- 30 Oct
November Theme: Gratitude
Gratitude: Counting Your Blessings is good for your Mind & Body
By Sharyn Galindo
What is life but an angle of vision. Emerson
Why practice gratitude? Aren’t thank you’s just an everyday part of life? We say thank you at trips to the store, at family dinners, in business deals and on a host of other small and large occasions. But gratitude is more than a simple thank you and more than just an emotion. It’s also a value, a virtue and for many of us a practice we choose to cultivate. In fact, according to scientists people who practice gratitude consistently report a variety of benefits, including:
- Stronger immune systems and lower blood pressure;
- Higher levels of positive emotions;
- More joy, optimism, and happiness;
- Acting with more generosity and compassion;
- Feeling less lonely and isolated.
Sounds good huh? In fact, it’s often said if you have no other spiritual practice or religious practice but have a gratitude practice it’s enough! So what is Gratitude? It is a thankful appreciation for what an individual receives, whether tangible or intangible. With gratitude, people acknowledge and focus on the goodness in their lives. In the process, people usually recognize that the source of that goodness lies at least partially outside of themselves. It is a clear acknowledgment of that which has been done. But even more, it is the deep knowing of it or better yet the wise reflection of it. This brings with it a sense of kindness and understanding. Gratitude also helps people connect to something larger than themselves as individuals — whether to other people, nature, or a higher power. According to David Steindl-Rast, in his book, “Gratefulness, the Heart of Prayer”, he states:
“The interdependence of gratefulness is truly mutual. The receiver of the gift depends on the giver. Obviously so. But the circle of gratefulness is incomplete until the giver of the gift becomes the receiver: a receiver of thanks. When we give thanks, we give something greater than the gift we received, whatever it was. The greatest gift one can give is thanksgiving. In giving gifts, we give what we can spare, but in giving thanks we give ourselves.”
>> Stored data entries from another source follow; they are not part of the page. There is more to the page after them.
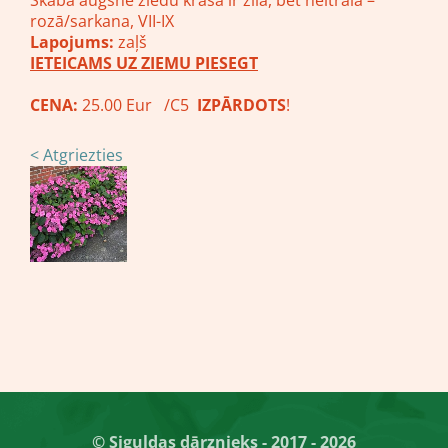
Skābā augsnē ziedu krāsa ir zila, bet neitrālā –
rozā/sarkana, VII-IX
Lapojums:
zaļš
IETEICAMS UZ ZIEMU PIESEGT
CENA:
25.00 Eur /C5
IZPĀRDOTS
!
< Atgriezties
© Siguldas dārznieks - 2017 - 2026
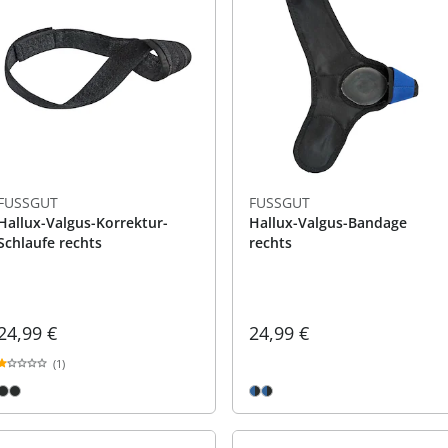
FUSSGUT
FUSSGUT
Hallux-Valgus-Korrektur-
Hallux-Valgus-Bandage
Schlaufe rechts
rechts
24,99 €
24,99 €
(1)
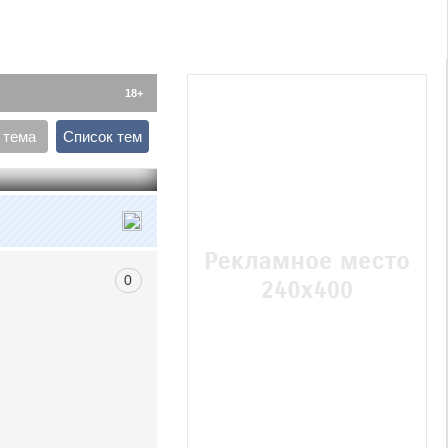
18+
 тема
Список тем
0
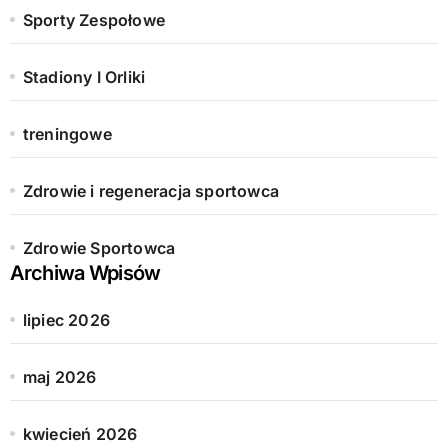
Sporty Zespołowe
Stadiony I Orliki
treningowe
Zdrowie i regeneracja sportowca
Zdrowie Sportowca
Archiwa Wpisów
lipiec 2026
maj 2026
kwiecień 2026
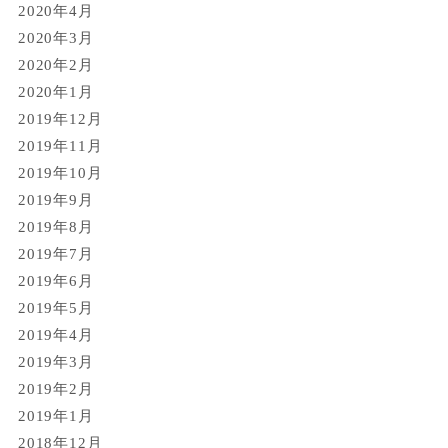
2020年4月
2020年3月
2020年2月
2020年1月
2019年12月
2019年11月
2019年10月
2019年9月
2019年8月
2019年7月
2019年6月
2019年5月
2019年4月
2019年3月
2019年2月
2019年1月
2018年12月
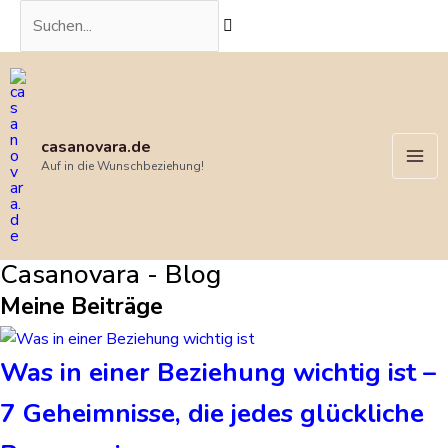
Zum
Suchen...
Inhalt
springen
Mai
Me
casanovara.de
Auf in die Wunschbeziehung!
Casanovara - Blog
Meine Beiträge
Was in einer Beziehung wichtig ist –
7 Geheimnisse, die jedes glückliche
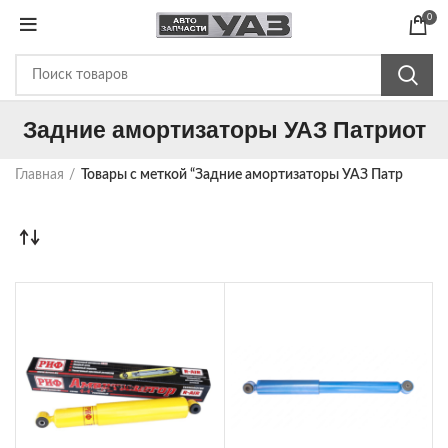
0
Задние амортизаторы УАЗ Патриот
Главная
Товары с меткой “Задние амортизаторы УАЗ Патриот”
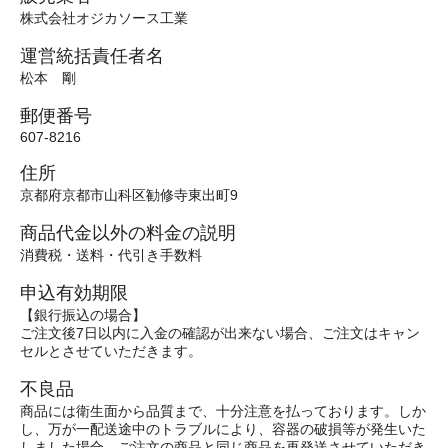
株式会社オジカソース工業
運営統括責任者名
松本 剛
郵便番号
607-8216
住所
京都府京都市山科区勧修寺東出町9
商品代金以外の料金の説明
消費税・送料・代引き手数料
申込有効期限
【銀行振込の場合】
ご注文後7日以内に入金の確認が出来ない場合、ご注文はキャン
セルとさせていただきます。
不良品
商品には衛生面から品質まで、十分注意を払っております。しか
し、万が一配送途中のトラブルにより、容器の破損等が発生いた
しました場合、ご注文の商品と同じ商品を再発送させていただき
When people do nice things for others unexpectedly, that produces gratitude and increases the likelihood that people will do something “in kind.”
Robert Emmons, a University of California, Davis professor, backs up his claim with eight years of intensive research on gratitude in his best selling book, “Thanks! How The New Science of Gratitude Can Make You Happier.” He states:
“We all begin life dependent on others, and most of us end life dependent on others. If we are lucky, in between we have roughly 60 years or so of unacknowledged dependency. The human condition is such that throughout life, not just at the beginning and end, we are profoundly dependent on other people. …
Gratitude is the truest approach to life. We did not create or fashion ourselves. We did not birth ourselves. Life is about giving, receiving, and repaying. We are receptive beings, dependent on the help of others, on their gifts and their kindness.”
Humans are born, survive off the generosity of others, and then die. Thus, gratitude naturally is and should be the organizing principle of life.
Count your Blessings
Neuroscience has confirmed that meditation actually changes the brain, especially the pre-frontal cortex and areas responsible for compassion and generosity. This is what opens us up or closes us off. If you bring to mind someone you know that is a “happy” person, don’t they have a natural sense of gratitude and generosity? When we humans tighten up, or have fear or are stressed, the primitive part of our brain takes over and we have this sense of “other.” We feel disconnected and alone. With a gratitude practice we train the brain just like in any mindfulness practice. We intend to notice– to take in the good. We make friends with what’s here in this moment by remembering what we love (I love my kids, chocolate, a rainy day, my cats, a snowstorm..) Paying attention to what you’re grateful for can switch the channel of negative thinking and help you appreciate what is here in your life right now. To deepen the effect, though, it’s important to let yourself fully experience gratitude when it’s here and take time to savor the moment, particularly in the body.
Ways to cultivate gratitude
- Write a thank-you note. You can make yourself happier and nurture your relationship with another person by writing a thank-you note
- Better yet..Thank someone face to face or even mentally. No time to talk or write? It may help just to think about someone who has done something nice for you, and mentally thank the individual.
- Keep a gratitude journal. Write down each day the gifts you’ve received.
- Recap at meals the highlights of the day
- If you regularly pray, use it as a method to cultivate gratitude.
- Mindfulness meditation involves focusing on the present moment without judgment. In meditation, we acknowledge the good right now, even the challenges. Our happiness is then not dependent on conditions being a certain way. Instead, we cultivate a sense gratitude in the midst of whatever is happening in life.
Albert Einstein said that there are those that live life as if everything is a miracle and those that live life as if nothing is a miracle. Gratitude is a way to appreciate what you have instead of always reaching for something new in the hopes it will make you happier, or thinking you can’t feel satisfied until every physical and material and emotional need is met. Gratitude helps us refocus on what we have instead of what we lack. And, although it may feel contrived at first, this mental state grows stronger with use and practice. So I like to go with Kurt Vonnegut who said, ”If things are going sweetly, please pause for a moment, if this isn’t nice than what is?”